In [1]:
from transformers import T5Tokenizer, AutoModelForSeq2SeqLM, TrainingArguments, Trainer
from datasets import Dataset
import pandas as pd
import torch

In [2]:
def generate_samples_csv(
    df,                        # your pandas DataFrame
    model_path,                # path to your fine-tuned model
    source_col,                # column name for source text
    target_col,                # column name for reference translation
    direction_prompt,          # e.g. "translate MSA to EGY:"
    num_samples=10,            # number of random examples to sample
    output_file="output.csv"   # name of the CSV to save
):
    # 1. Sample from the data
    sample_df = df[[source_col, target_col]].dropna().sample(n=num_samples, random_state=29).reset_index(drop=True)

    # 2. Load model & tokenizer
    model = AutoModelForSeq2SeqLM.from_pretrained(model_path).to("cuda").eval()
    tokenizer = T5Tokenizer.from_pretrained(model_path)

    # 3. Generate translations
    predictions = []
    for i, row in sample_df.iterrows():
        input_text = f"{direction_prompt} {row[source_col]}"
        inputs = tokenizer(input_text, return_tensors="pt", truncation=True, max_length=128).to(model.device)

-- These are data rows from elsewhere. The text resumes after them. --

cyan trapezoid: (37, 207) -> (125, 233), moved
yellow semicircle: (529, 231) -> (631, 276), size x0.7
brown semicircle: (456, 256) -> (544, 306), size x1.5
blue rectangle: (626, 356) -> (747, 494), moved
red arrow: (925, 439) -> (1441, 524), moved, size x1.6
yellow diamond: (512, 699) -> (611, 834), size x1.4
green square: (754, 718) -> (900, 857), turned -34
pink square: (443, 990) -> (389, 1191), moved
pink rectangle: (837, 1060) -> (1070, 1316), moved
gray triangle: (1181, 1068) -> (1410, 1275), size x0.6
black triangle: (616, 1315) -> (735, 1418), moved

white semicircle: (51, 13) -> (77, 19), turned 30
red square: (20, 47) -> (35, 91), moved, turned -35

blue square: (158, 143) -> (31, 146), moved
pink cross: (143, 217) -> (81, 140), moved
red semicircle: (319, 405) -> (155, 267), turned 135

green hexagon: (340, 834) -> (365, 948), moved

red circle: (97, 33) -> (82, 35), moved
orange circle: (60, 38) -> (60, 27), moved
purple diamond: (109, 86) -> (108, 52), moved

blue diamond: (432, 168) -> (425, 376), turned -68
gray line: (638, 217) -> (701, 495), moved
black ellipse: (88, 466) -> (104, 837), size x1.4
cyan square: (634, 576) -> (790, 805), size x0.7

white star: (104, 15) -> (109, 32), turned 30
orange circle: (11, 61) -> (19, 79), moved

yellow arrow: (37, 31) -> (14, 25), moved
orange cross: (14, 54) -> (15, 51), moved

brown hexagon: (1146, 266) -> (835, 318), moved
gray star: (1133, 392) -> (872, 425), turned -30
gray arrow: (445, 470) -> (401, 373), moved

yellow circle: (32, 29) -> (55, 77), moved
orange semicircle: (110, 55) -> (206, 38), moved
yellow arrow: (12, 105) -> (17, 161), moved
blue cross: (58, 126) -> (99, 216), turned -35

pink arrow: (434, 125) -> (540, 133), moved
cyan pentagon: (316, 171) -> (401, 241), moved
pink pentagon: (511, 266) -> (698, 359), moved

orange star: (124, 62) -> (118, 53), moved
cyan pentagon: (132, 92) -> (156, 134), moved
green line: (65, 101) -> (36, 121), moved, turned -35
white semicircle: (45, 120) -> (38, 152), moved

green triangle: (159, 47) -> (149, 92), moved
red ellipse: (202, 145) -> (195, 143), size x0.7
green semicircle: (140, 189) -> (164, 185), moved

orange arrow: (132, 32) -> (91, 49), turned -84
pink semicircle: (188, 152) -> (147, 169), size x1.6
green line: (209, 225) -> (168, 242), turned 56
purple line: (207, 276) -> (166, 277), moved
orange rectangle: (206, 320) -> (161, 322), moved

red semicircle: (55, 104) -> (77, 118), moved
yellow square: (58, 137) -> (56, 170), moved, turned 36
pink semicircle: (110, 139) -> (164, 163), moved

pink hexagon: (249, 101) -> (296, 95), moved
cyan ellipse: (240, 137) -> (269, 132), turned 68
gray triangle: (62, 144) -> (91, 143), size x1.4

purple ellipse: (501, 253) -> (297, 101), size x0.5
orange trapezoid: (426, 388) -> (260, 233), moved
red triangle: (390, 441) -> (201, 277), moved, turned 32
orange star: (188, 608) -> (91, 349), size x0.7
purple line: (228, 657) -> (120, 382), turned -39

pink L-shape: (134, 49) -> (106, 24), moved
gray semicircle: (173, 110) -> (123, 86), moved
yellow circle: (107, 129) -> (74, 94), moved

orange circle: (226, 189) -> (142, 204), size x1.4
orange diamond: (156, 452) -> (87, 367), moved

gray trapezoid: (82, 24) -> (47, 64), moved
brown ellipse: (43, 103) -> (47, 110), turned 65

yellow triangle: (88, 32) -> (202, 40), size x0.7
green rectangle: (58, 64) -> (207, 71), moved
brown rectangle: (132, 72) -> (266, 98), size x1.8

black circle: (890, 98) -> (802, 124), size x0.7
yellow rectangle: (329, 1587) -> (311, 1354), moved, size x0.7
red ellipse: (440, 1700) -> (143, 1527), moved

        with torch.no_grad():
            outputs = model.generate(**inputs, max_new_tokens=128)

        decoded = tokenizer.decode(outputs[0], skip_special_tokens=True)
        predictions.append(decoded.strip())

    # 4. Save to CSV
    output_df = pd.DataFrame({
        f"{source_col}": sample_df[source_col],
        f"Original {target_col} Translation": sample_df[target_col],
        f"Generated {target_col} Translation": predictions
    })

    output_df.to_csv(output_file, index=False)


In [3]:
em_df = pd.read_csv("./data/combined_egy_dev.csv")
lm_df = pd.read_csv("./data/combined_lev_dev.csv")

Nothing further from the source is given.